Once in a while, a friend or an acquaintance from the developed world asks, “What is the minimum wage in Singapore?” after being visually bombarded with the sight of gleaming skyscrapers and finding out the staggering prices of property in this country.
If you’ve ever been asked the same question, you may have found yourself fumbling with the right words to explain that the government intervenes in nearly every aspect of life, except when it comes to wages.
For the longest time, Singapore has stood by “competitiveness” card in addressing the issue of minimum wage, allowing market forces to run the show. However, as income inequality has been a key issue in recent years, there have been differing views of whether the country should implement a national minimum wage.
What’s minimum wage?
A minimum wage is the legal minimum salary that an employer needs to pay an employee and this is set by the government. The amount is determined by factors such as the cost of living.

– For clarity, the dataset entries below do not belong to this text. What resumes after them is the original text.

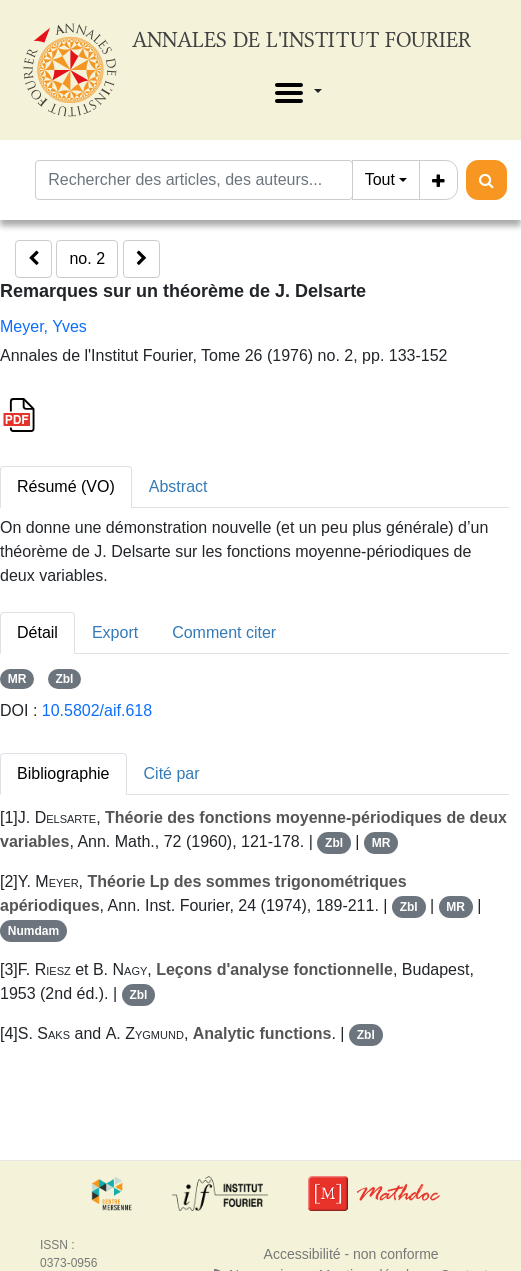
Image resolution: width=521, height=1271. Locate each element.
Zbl (64, 679)
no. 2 (87, 258)
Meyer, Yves (43, 326)
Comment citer (224, 632)
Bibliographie (63, 773)
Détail (37, 632)
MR (17, 679)
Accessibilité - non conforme (351, 1254)
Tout (380, 179)
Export (115, 632)
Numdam (33, 931)
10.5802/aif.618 (97, 710)
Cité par (172, 773)
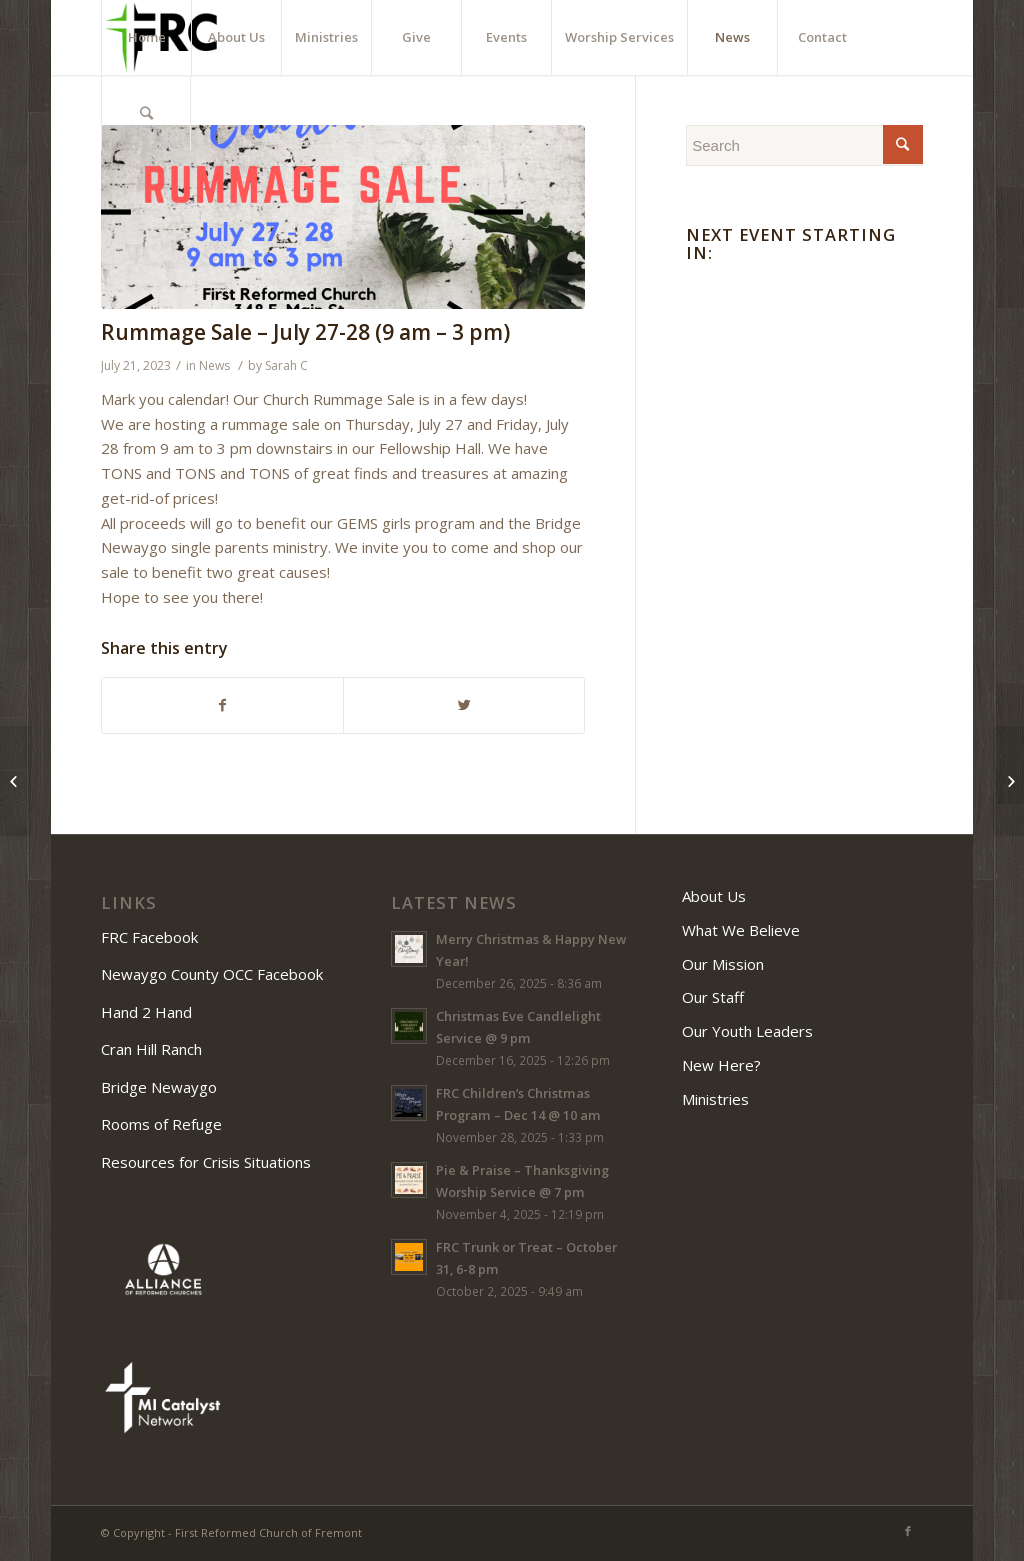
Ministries (715, 1099)
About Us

In many developed countries in Western Europe and in the United States, there are minimum wages, which continue to be debated upon. What may surprise some is that the Nordic countries such as Sweden and Norway, who are known for their low income gap and good welfare, do not have a minimum wage system. However, these countries are also heavily unionised and trade unions are able to exercise their bargaining power with employers.
What are the pros and cons of implementing a minimum wage?
The advantages and disadvantages can be debated upon endlessly. Here are some of the usual arguments for and against a minimum wage system in Singapore.
Minimum wage and unemployment
It is often said that implementing minimum wage may cause businesses to hire fewer employees as more funds have to be directed towards increasing the salaries of lower-income workers. In addition, there is also the argument that companies will move away from Singapore to cheaper areas of production if minimum wage is to be implemented.
However, whether or not the minimum wage will impede competitiveness in today’s economy is very much debatable. Singapore’s manufacturing sector has long upgraded itself to produce goods that are higher in value and technology. Practically everything under the sun is produced in China, and it’s unlikely that there are any multinational companies that are in Singapore purely because of cheap labour.
On the other hand, the minimum wage policy will be most helpful to those employed as cleaners and labourers. It’s not an uncommon sight in Singapore for the elderly to be seen working hard with hunched backs cleaning tables in hawker centres and earning just about S$1,000 a month.
Minimum wage and price increases
Another argument against minimum wage is that businesses will pass the cost to customers with price increases. However, that really depends on how much the minimum wage is and the number of companies that have been paying their workers less than the minimum wage.
Without a proper study to determine a feasible amount for both parties, it’s easy to jump to the conclusion that all companies will be significantly impacted and all price increases will be passed on to consumers.
Minimum wage and the disincentive to improve
Some proponents of the minimum wage system also talk about how setting a minimum wage will dis-incentivise people to upgrade their skills or to be productive if there is a guaranteed salary.
Well this seems to make sense, one can also argue that the minimum wage has a function to prevent the exploitation of labour and to ensure that wages are sufficient to the bare minimum costs of living.
A minimum wage that isn’t set too high will unlikely be a disincentive for employees to strive towards improving themselves. It’s unlikely for any person in Singapore to not work towards a higher pay scale just because he or she is earning the minimum of, say, S$1,200 a month.
As education and healthcare are not free of charge, we will still be inclined to strive towards earning more to cope with living costs.
The Progressive Wage Model
Is there really no protection for the lowest income earners in Singapore then?
There is something that helps protect specific sectors that are the most vulnerable, known as the Progressive Wage Model. This model was developed by unions, employers, and the government with the aim of uplifting low-wage earners in the fields of cleaning, security, and landscape sectors, which have stagnated wages and high turnover rates.
The model helps workers by tagging wages to training and improvements in productivity and standards, so that workers are able to progress along in their jobs.
For example, a general cleaner can work towards being machine-operating cleaner and eventually become a supervisor, with each job level commanding a higher wage. Each sector has its own wage requirements and companies will have to renew their contracts that reflect the minimum wages set out by the model.
It seems unlikely that Singapore will adopt the minimum wage anytime soon, but sustainable ways to help low-income earners will continue to be discussed as income inequality continues to be an issue that society contends with.